- [DESCRIPTION OF THE TASK]
Look below for the line containing "To explain this"; write out that line and each one after it to the end, exactly, and nothing else.

SUPPLIED ENTRIES START

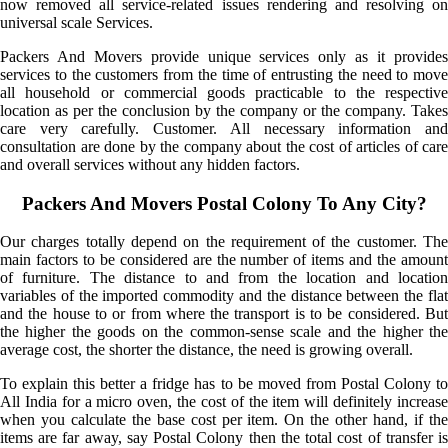
now removed all service-related issues rendering and resolving on
universal scale Services.
Packers And Movers provide unique services only as it provides
services to the customers from the time of entrusting the need to move
all household or commercial goods practicable to the respective
location as per the conclusion by the company or the company. Takes
care very carefully. Customer. All necessary information and
consultation are done by the company about the cost of articles of care
and overall services without any hidden factors.
Packers And Movers Postal Colony To Any City?
Our charges totally depend on the requirement of the customer. The
main factors to be considered are the number of items and the amount
of furniture. The distance to and from the location and location
variables of the imported commodity and the distance between the flat
and the house to or from where the transport is to be considered. But
the higher the goods on the common-sense scale and the higher the
average cost, the shorter the distance, the need is growing overall.
To explain this better a fridge has to be moved from Postal Colony to
All India for a micro oven, the cost of the item will definitely increase
when you calculate the base cost per item. On the other hand, if the
items are far away, say Postal Colony then the total cost of transfer is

SUPPLIED ENTRIES END

- [RESPONSE AREA]
To explain this better a fridge has to be moved from Postal Colony to
All India for a micro oven, the cost of the item will definitely increase
when you calculate the base cost per item. On the other hand, if the
items are far away, say Postal Colony then the total cost of transfer is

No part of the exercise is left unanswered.